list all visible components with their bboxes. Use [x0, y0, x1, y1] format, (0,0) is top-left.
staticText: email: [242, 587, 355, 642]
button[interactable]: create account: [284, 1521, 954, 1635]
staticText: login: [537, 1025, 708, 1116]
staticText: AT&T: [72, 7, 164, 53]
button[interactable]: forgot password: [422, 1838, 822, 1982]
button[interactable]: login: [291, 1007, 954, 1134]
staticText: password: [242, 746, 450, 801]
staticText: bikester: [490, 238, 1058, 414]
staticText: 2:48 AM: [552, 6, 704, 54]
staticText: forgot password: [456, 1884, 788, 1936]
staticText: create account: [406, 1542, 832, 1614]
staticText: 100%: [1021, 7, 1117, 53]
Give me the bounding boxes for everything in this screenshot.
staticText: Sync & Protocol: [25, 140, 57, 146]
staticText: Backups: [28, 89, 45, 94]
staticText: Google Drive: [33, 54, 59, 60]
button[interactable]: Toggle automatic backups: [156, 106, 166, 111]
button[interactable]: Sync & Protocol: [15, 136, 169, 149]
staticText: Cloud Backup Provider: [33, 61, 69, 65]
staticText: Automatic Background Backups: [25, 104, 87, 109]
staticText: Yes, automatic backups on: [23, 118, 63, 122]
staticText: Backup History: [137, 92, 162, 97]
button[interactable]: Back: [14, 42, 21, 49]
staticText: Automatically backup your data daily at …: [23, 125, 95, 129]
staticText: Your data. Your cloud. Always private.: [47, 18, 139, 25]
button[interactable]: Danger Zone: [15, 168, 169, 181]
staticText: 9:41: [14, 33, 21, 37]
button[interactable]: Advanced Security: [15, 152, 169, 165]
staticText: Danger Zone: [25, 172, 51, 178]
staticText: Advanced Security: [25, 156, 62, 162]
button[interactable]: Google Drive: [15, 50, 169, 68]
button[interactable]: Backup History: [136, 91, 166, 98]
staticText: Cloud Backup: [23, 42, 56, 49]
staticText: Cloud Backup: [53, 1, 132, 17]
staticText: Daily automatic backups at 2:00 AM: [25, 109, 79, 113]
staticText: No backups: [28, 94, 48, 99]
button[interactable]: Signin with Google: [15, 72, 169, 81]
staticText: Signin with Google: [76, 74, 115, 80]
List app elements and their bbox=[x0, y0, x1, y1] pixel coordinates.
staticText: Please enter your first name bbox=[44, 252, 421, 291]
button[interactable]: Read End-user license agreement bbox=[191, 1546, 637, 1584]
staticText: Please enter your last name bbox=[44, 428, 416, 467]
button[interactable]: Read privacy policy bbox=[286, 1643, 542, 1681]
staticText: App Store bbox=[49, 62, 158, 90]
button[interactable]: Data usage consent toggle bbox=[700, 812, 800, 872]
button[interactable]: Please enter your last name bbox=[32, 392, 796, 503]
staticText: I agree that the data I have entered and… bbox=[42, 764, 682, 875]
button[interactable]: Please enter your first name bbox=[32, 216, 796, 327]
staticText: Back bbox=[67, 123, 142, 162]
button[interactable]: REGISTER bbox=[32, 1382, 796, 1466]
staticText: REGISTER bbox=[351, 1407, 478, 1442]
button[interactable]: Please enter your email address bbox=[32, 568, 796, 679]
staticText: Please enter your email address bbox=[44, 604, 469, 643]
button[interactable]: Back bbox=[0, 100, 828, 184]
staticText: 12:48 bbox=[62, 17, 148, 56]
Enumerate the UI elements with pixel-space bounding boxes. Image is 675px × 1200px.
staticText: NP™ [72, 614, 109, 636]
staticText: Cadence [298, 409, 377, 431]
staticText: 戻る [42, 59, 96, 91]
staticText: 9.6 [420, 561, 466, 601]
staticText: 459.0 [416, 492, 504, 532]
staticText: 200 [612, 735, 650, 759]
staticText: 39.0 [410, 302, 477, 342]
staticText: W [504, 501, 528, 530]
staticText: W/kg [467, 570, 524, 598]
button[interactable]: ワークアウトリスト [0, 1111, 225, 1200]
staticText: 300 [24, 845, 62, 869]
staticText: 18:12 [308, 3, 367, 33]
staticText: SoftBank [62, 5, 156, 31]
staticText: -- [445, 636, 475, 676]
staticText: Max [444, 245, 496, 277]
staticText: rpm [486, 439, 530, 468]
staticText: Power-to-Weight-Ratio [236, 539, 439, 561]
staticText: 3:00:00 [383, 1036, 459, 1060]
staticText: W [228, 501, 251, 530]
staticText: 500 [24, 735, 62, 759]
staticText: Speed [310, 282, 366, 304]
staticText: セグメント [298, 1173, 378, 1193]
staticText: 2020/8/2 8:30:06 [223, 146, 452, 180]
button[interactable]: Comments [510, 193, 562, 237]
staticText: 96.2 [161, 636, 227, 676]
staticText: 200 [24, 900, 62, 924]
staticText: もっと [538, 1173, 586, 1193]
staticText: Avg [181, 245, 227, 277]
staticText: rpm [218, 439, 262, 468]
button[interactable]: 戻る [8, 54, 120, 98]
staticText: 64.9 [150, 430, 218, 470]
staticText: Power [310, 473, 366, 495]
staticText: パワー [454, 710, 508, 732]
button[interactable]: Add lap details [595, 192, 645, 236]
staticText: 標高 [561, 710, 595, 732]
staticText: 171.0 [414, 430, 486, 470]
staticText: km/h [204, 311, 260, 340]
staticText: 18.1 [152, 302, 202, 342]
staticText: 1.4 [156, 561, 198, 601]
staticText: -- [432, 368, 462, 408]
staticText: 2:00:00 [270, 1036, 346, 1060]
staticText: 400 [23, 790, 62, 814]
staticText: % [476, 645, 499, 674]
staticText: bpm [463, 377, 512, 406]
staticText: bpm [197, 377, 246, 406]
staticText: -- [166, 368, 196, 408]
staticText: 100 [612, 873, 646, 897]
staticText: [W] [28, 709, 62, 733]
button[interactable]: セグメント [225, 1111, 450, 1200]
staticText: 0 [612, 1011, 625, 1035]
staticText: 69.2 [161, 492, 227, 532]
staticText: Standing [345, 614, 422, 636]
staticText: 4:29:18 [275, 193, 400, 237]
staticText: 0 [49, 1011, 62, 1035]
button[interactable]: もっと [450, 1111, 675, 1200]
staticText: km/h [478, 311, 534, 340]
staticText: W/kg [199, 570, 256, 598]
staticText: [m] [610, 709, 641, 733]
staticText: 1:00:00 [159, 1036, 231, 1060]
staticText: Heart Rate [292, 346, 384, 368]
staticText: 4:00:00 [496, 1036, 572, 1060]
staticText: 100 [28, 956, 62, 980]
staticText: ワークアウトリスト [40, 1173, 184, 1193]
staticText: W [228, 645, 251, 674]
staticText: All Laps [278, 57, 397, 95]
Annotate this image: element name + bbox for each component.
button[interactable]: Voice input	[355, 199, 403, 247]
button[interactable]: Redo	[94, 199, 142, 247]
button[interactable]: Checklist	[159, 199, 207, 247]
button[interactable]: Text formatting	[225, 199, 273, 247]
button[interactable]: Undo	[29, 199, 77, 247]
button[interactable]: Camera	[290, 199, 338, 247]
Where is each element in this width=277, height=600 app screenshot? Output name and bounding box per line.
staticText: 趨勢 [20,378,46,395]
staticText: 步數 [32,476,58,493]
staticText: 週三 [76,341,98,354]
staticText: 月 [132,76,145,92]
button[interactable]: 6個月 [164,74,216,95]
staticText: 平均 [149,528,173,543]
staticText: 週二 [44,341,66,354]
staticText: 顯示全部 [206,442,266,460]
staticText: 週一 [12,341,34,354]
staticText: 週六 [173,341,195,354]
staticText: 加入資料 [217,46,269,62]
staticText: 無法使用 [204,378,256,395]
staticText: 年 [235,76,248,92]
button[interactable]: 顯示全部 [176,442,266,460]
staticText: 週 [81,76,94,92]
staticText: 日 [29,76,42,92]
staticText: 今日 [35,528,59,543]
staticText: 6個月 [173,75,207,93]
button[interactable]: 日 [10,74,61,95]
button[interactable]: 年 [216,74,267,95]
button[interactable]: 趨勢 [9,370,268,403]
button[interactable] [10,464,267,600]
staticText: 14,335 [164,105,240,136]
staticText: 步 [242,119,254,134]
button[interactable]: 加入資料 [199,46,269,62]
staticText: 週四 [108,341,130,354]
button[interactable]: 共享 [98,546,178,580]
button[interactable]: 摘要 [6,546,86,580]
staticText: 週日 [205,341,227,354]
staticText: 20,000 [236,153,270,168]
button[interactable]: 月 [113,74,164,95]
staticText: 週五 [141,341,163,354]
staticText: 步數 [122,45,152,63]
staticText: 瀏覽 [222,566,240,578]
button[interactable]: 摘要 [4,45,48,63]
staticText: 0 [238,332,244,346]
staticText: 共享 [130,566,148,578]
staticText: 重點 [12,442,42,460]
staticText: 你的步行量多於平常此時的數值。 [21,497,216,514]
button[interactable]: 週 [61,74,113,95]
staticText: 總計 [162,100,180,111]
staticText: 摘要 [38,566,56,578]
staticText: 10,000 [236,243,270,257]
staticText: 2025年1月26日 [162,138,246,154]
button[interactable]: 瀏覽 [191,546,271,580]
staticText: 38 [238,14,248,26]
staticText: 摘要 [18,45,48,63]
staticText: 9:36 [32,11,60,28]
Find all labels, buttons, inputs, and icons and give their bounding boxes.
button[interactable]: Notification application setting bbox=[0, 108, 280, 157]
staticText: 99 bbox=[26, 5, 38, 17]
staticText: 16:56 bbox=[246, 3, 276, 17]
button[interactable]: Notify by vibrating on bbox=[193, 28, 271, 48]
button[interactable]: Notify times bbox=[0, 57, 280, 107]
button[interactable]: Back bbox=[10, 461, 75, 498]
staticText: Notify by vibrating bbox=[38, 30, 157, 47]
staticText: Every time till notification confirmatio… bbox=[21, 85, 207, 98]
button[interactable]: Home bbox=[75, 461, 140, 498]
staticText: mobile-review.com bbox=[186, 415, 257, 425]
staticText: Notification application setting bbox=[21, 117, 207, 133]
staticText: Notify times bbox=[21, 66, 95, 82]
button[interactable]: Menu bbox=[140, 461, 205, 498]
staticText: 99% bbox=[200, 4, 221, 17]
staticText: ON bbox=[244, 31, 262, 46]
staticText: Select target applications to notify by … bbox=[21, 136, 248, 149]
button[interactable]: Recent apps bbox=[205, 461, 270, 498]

*The problem*.
The expected answer is a copy of every line in the entries that holds the word "Signin".

*Task result*.
button[interactable]: Signin with Google: [15, 72, 169, 81]
staticText: Signin with Google: [76, 74, 115, 80]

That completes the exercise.